→ **Problem requirements**:
All lines from the one that contains "B2B Lampemesteren Pro" through the final line of the entries must be repeated exactly. No other lines belong in the output.

→ **Information provided**:
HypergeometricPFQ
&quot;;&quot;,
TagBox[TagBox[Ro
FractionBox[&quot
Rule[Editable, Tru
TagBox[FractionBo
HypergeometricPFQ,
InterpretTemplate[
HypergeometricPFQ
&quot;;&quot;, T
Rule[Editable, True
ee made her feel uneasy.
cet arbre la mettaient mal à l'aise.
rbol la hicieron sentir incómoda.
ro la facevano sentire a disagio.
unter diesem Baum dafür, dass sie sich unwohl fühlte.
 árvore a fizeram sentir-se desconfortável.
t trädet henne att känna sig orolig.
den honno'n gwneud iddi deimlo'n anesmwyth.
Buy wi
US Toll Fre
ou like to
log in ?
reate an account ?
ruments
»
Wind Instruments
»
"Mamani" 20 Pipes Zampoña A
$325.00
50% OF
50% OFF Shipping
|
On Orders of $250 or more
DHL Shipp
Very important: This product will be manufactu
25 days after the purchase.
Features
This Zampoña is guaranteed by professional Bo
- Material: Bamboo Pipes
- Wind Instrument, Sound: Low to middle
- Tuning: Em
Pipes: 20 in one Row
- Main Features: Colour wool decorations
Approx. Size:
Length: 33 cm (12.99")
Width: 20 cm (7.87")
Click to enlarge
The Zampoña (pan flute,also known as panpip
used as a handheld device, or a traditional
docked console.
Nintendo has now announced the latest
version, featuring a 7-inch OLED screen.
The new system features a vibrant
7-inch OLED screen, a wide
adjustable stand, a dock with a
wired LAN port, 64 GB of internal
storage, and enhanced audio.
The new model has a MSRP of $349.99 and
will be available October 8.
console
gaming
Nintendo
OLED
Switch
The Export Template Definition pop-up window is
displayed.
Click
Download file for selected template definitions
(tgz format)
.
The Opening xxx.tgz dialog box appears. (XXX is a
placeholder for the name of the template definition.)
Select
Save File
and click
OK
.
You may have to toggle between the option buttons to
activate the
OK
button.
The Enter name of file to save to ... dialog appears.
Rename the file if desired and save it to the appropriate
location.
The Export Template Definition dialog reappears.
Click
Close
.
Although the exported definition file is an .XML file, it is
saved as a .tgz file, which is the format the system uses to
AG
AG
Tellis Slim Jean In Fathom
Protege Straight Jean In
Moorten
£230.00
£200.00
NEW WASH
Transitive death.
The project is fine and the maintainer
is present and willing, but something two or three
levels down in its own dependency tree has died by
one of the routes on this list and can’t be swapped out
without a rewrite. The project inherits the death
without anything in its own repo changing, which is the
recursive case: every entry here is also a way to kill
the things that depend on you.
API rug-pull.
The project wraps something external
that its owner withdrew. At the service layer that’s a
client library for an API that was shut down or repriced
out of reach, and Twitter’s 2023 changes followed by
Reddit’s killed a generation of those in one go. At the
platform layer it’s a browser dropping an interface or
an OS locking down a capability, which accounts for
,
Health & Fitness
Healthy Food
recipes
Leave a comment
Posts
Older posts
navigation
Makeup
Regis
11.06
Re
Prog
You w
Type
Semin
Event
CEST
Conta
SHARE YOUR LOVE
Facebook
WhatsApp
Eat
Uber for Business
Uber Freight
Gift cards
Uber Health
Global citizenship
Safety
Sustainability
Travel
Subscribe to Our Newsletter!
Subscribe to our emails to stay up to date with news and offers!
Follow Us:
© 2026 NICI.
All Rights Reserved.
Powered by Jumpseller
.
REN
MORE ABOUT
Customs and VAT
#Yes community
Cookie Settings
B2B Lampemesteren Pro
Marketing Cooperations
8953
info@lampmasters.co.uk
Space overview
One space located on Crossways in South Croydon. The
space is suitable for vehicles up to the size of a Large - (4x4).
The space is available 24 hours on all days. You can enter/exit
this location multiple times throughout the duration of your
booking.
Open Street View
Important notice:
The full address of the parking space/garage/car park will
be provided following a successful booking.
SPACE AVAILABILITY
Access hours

→ **Reply**:
B2B Lampemesteren Pro
Marketing Cooperations
8953
info@lampmasters.co.uk
Space overview
One space located on Crossways in South Croydon. The
space is suitable for vehicles up to the size of a Large - (4x4).
The space is available 24 hours on all days. You can enter/exit
this location multiple times throughout the duration of your
booking.
Open Street View
Important notice:
The full address of the parking space/garage/car park will
be provided following a successful booking.
SPACE AVAILABILITY
Access hours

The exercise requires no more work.